Serializers for Perl: when to use what
This is a moderately edited (primarily rearranged) version of a comment on the Perl 5 issue tracker written by Yves Orton (demerphq). I thought it would be useful to a wider audience so I am reposting here with permission.
Note: this was written off the cuff and is not comprehensive. In correspondence, Yves noted that such an article could/should cover more formats, e.g. MsgPack.
I [feel strongly] that Data::Dumper is generally unsuitable as a serialization tool. The reasons are as follows:
- It is incapable of serializing correctly many of the data structures Perl can produce.
- It is incapable of round tripping many data structures, even ones as simple as strings properly.
- It requires
eval
to deserialize, making its use as a serialization format insecure. Data::Undump somewhat addresses this, but only to a certain extent. - It is generally inefficient, both in implementation and in terms of output size, and
eval
is slow as well.
As a debugging/diagnostics tool Data::Dumper is decent, but even for that purpose there are better tools like Data::Dump::Streamer, assuming performance is not an issue (even for debugging performance can be an issue).
If you want to serialize Perl data then you have a number of other choices with different trade-offs, all of which I consider superior to Data::Dumper:
- Storable
-
Storable can represent any Perl data structure possible and is fast.
It suffers from the disadvantage that its serialization and deserialization code is in one module, meaning one cannot upgrade the decoder independent from the encoder. Compounding that problem is the fact it is distributed with the Perl core. This leads to the “Storable upgrade trap” where if you use it for persistent storage the only way you can upgrade the module or Perl is to upgrade every perl installation that uses that persistent store at once. If you do not do so then you run the risk that the Storable bundled with a newer perl produces documents that cannot be read by the Storable bundled with older perls.
On top of that the Storable protocol and implementation has various security issues, which some might consider to be fairly serious. Storable does not have a well-defined format.
- JSON
JSON is a relatively uncomplicated encoding format incapable of representing many Perl data structures. Nevertheless its simplicity, wide interoperability, and efficiency (in particular via Marc Lehmann’s excellent JSON::XS) makes it a good choice for many applications. JSON is standardized and is supported by many languages.
- YAML
-
YAML appears to be able to represent most if not all (of the sane) Perl data structures. It is portable to other languages, includes a more or less secure deserialization infrastructure. YAML is standardized and is supported by many languages.

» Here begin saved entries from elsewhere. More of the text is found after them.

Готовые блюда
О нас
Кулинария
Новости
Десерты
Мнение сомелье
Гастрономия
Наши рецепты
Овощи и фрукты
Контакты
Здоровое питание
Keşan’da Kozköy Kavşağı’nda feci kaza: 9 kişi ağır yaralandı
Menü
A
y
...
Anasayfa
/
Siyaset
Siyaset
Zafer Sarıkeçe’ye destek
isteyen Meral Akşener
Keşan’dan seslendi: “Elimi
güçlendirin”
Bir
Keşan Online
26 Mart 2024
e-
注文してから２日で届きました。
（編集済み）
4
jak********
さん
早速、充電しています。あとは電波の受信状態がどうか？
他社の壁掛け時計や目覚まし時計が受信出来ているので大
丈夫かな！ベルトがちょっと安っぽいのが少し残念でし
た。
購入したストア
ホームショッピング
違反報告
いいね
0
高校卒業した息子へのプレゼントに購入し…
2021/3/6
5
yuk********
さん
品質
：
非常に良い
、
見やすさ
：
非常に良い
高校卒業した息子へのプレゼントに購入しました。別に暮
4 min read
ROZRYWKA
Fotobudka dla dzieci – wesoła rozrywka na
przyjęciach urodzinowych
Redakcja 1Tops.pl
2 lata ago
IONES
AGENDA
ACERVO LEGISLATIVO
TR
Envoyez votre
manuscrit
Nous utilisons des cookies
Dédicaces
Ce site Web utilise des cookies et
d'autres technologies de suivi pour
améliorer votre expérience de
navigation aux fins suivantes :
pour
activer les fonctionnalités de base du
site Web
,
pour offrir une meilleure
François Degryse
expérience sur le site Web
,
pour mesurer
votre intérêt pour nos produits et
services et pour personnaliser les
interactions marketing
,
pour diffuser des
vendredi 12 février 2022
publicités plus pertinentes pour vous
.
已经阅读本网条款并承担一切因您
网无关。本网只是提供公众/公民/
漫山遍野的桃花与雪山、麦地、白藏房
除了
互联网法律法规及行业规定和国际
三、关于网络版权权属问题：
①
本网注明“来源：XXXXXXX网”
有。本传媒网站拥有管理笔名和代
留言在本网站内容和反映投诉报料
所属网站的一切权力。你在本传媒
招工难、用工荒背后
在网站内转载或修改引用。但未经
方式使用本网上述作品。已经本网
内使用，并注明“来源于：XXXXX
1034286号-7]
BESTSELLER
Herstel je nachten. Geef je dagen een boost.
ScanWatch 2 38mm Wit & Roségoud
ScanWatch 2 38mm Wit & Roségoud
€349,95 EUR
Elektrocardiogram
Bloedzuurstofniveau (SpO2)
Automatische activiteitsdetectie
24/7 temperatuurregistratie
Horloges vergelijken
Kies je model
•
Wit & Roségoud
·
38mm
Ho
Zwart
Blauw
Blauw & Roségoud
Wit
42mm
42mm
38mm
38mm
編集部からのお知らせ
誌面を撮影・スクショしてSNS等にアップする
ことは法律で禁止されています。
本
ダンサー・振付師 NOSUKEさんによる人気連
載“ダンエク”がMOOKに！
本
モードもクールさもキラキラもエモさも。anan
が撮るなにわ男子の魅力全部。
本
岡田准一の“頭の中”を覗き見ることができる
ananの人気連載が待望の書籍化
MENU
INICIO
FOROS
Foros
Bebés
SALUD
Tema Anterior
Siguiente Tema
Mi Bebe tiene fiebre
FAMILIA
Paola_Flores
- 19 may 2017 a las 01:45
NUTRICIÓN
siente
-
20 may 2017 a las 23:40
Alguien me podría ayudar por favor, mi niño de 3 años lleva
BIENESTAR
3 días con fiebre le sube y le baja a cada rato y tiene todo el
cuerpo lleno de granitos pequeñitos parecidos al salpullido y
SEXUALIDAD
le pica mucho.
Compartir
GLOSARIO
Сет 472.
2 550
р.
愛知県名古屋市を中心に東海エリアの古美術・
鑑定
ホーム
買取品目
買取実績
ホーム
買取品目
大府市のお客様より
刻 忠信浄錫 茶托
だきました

[Ed.: in our correspondence, Yves also noted:] [This] needs more analysis, for instance I am not certain that YAML does not have security issues, and I am not sure about its performance envelope.
- Sereal
-
Sereal is designed as a replacement for Storable. (In the interest of full disclosure I should note I am one of authors of Sereal.)
It is more efficient both in terms of speed and size, includes built-in compression (fast Snappy and slow Gzip), allows for the decoder and encoder to be upgraded independently (and thus does not suffer from the upgrade trap) and is capable of representing nearly all “sane” Perl data structures. (It does not support dualvars nor globs, but does support pretty much everything else – aliases, regexps, etc.) It also includes a wide variety of other features not worth mentioning here.
It defends against all Storable attack vectors known to its authors at the time it was written. For instance it is robust against
DESTROY
-based attacks, forbids duplicate keys in serialized hashes, delays blessing items until it knows it has deserialized the entire data structure and will never auto-require a module.
So from my point of view:
- For pure serialization purposes Sereal is the best general choice by a long margin.
- If you also want human readable output then you should pick YAML or JSON.
- If you just want to debug stuff then Data::Dumper is plenty fine although Data::Dump::Streamer is probably better, albeit much slower.
Small carp: Storable does not do Regexps, at least out of the box.